Book Reviews
This is a “one-volume compendium of knowledge about modern Palestinian history and society” covering the period from the Egyptian occupation of 1831 to the present, but concentrating on the twentieth century. Forty-eight scholars, mostly Americans, Palestinians and Israelis, contributed to the work, with Michael Fischbach being the most prolific single contributor.
In his introduction Dr. Mattar discusses the relative weakness of traditional Palestinian scholarship and the distortions that have resulted from the consequent Israeli domination of the field of historical studies. He notes that “Israeli and Palestinian scholars are so overwhelmed by emotional and ideological considerations, be it antipathy or sympathy, that they are unable to write objectively.” In an effort to overcome this problem of bias, intentional or not, he selected most of his contributors from the generation of scholars who have come to the fore since the early 1970s and who have produced pioneering studies that have filled in some of the gaps in our knowledge of the Palestinians and the Palestine problem.
The book is about the Palestinian people, and one-third of the entries are biographies. The reader will find these most useful in providing a deeper insight into the backgrounds of modern Palestinian leaders. There are also detailed studies of economic and social issues – land, water, population, religion, refugees, art, literature and folklore, among others – as well as historical episodes and the people and entities that dominated them, from the British Mandate to the PFLP. The reader will find thumbing through these pages a pleasant educational exercise; those who need a reference work on Palestine will find it essential.
The non-biographical studies in the book contain a great many useful facts. Justin McCarthy’s article on population is sobering. He puts male life expectancy at birth in the Palestine of 1860 at 22 years; on the West Bank today it is 70 years. Accordingly, the number of Palestinians west of the Jordan has risen from 411,000 in 1860 to 3,787,000 in 2000, and to 8,454,000 worldwide. Of these, according to Don Peretz’s article on the refugees, as of June 30, 1999, there were 3,635,592 registered with UNRWA, of whom only about one-third were in camps. About half of those were in Jordan.
Sharif el-Musa contributes a nine-page article on water, with a map showing the aquifiers and groundwater flows on the West Bank. He paints a somber picture of the limited quantities of water available and of its unequal distribution between Israelis and Arabs. Assuming that the population growth rates reflected in the previous paragraph continue, it is clear that the water problem will be unbearable 20 years from now unless there is some radical innovation to increase the total supply.
Salim Tamari’s 13-page article on society discusses the impact of the many changes imposed by external forces on the autonomous peasantry and urban elites of Palestine. His discussion of factionalism, inherent conservatism and the impact of the first intifada makes an understanding of the current intifada easier.

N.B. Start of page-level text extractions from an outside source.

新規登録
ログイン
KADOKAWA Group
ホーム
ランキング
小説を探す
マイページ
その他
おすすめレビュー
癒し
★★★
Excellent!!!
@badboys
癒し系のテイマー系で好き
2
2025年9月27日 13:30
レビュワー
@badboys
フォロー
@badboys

Michael Fischbach’s article on land details how the Israelis have been able to use legislation and aspects of the Ottoman, Mandatory and Jordanian land-ownership systems to seize property from Palestinians in the occupied territories as well as in Israel itself. He notes that approximately 51 percent of the 160,000 Palestinian citizens of Israel after 1948 were declared “absentees” and their property confiscated. Similarly, by the mid-1980s, 50 percent of the land in the West Bank was under Israeli control. Fischbach comments that:
control of the land proved the ultimate arbiter of power in the Israeli-Palestinian conflict.... The vast amount of land in Palestine obtained by Israel through conquest ...Israel’s stubborn refusal to return it to the Palestinians, and the transformation of the conquered land’s demography through Jewish settlements have shattered Palestinian society and frustrated Palestinian goals of creating some kind of state on a portion of historic Palestine.

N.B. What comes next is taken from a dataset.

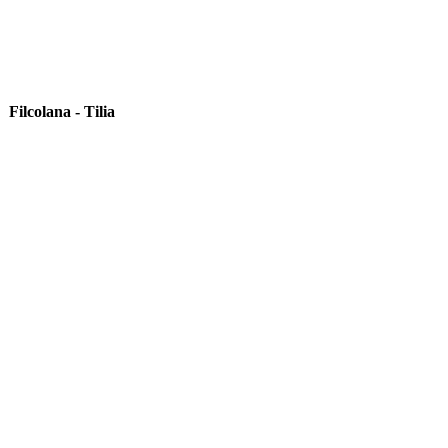
Filcolana - Tilia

As with anything written on the subject of Palestine, there will be points of contention and disagreement. Charles D. Smith, for instance, writes that in 1977 Egyptian President Anwar Sadat had “decided to approach Israel on its own terms, those of a separate peace, which could serve his interests (p. 27).” This common view is strongly contested by former Egyptian officials, who maintain that Sadat went to Jerusalem and then Camp David intent on obtaining a comprehensive settlement, even though his seriousness in that respect was discounted by the Americans and Israelis at the time (see The October War, a Retrospective, Richard Parker, editor, University Press of Florida, 2001, p. 333.)
Similarly, Mattar points out that Benny Morris and Nur Masalha in their contributions both agree that an expulsion of Palestinians took place in 1948, but not about why and how many. He says that he has tried neither to reconcile the inconsistencies nor to get between his colleagues, but rather thinks that the variety of voices and interpretations not only reflects the scholarship in the field but also enriches it and stimulates further research. He believes that the result is to make this encyclopedia the most reliable, balanced and scholarly reference work on modern Palestinian history to date.
This is a serious piece of scholarship. Inevitably, some will quarrel about what is included or left out – the population statistic one is looking for may well be absent and one may question a date or fact here and there – but it is a calm and orderly study of highly contentious issues, and that is a welcome note in the current frenzied period. I recommend it highly.